Market forces: IKEA is large enough to enjoy economies of scale. This lowers average costs in the long run through, for example, better use of technology or employing specialized managers. Economies of scale also give a business a competitive edge if cost savings are then passed on to customers in the form of lower prices. This puts up high barriers to entry for smaller companies entering the market.

Economic factors: IKEA's low prices create appeal amongst its customers in tough financial times. It is vital to keep prices as low as possible when the retail sector is depressed. IKEA's pricing strategy targets consumers with limited financial resources. Its products will also appeal to those with higher budgets through good quality and design. The company must ensure that it is always recognised as having the lowest prices on the market in the future. Communication plays an important role here.


IKEA is a well-known global brand with hundreds of stores across the world. In order to improve performance, it must assess its external and competitive environment. This will reveal the key opportunities it can take advantage of and the threats it must deal with. IKEA responds to both internal and external issues in a proactive and dynamic manner by using its strengths and reducing its weaknesses. Through this, IKEA is able to generate the strong growth it needs to retain a strong identity in the market.

IKEA's passion combines design, low prices, economical use of resources, and responsibility for people and the environment. The company's products, processes and systems all demonstrate its environmental stance. For example, clever use of packaging and design means more items can fit into a crate, which means fewer delivery journeys. This in turn reduces IKEA's carbon footprint.

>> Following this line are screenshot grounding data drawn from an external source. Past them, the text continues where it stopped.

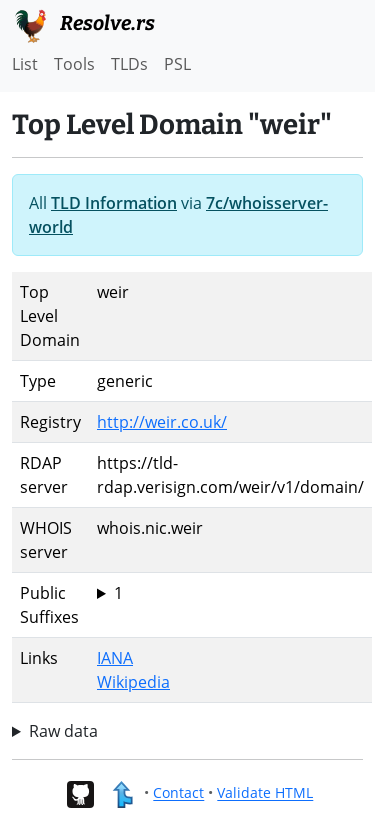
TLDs (129, 64)
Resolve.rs (83, 24)
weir (230, 593)
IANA (115, 658)
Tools (74, 64)
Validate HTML (265, 793)
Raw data (63, 731)
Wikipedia (133, 682)
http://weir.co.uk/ (162, 422)
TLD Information (114, 203)
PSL (177, 64)
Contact (178, 793)
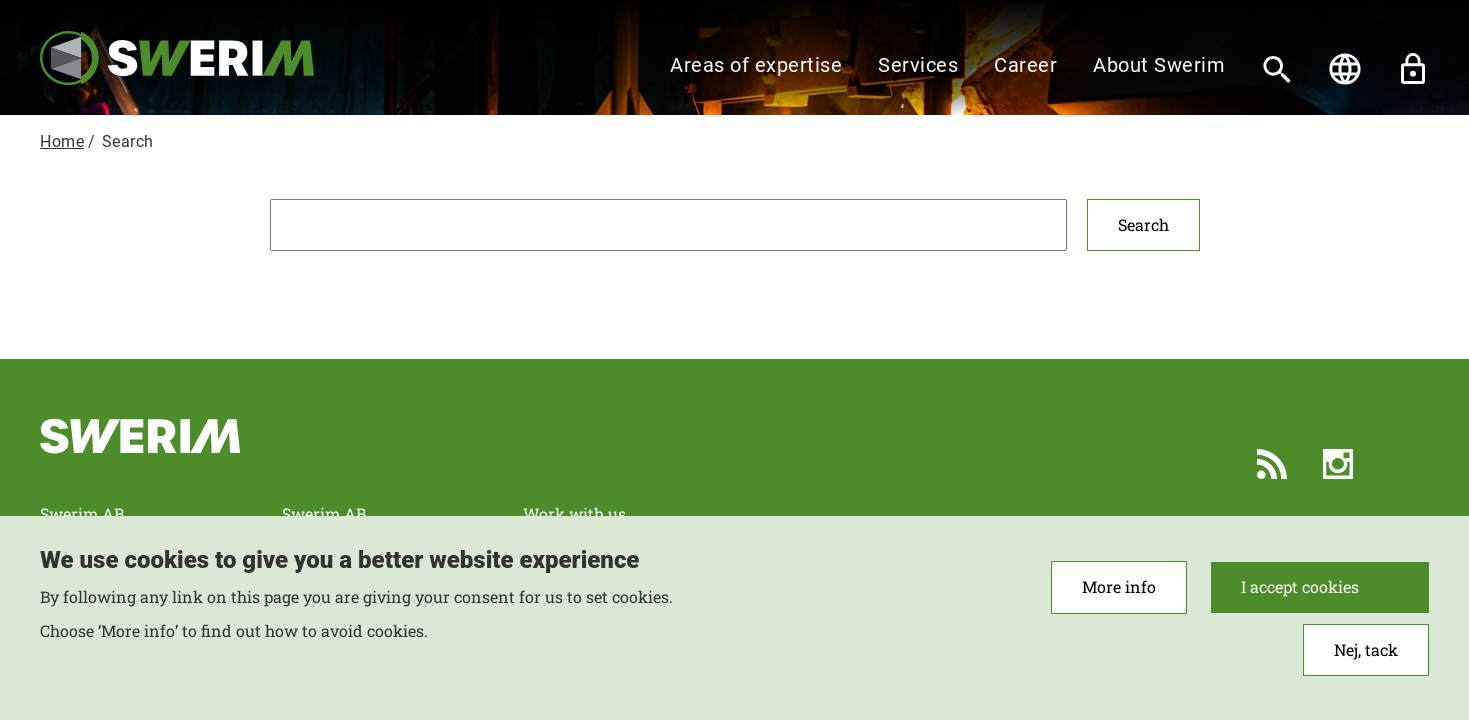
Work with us (574, 513)
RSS (1272, 464)
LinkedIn (1404, 464)
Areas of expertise (756, 65)
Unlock (1413, 69)
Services (918, 65)
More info (1119, 598)
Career (1025, 65)
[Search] (1277, 69)
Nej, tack (1366, 661)
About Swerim (1159, 65)
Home (62, 141)
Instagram (1338, 464)
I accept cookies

IKEA believes that there is no compromise between doing good business and being a good business. It aims to go beyond profitability and reputation. IKEA is intent on becoming a leading example in developing a sustainable business. This will create a better everyday life for its customers. IKEA has discovered a business truth being sustainable and responsible is not just good for customers and the planet, it is also good for business!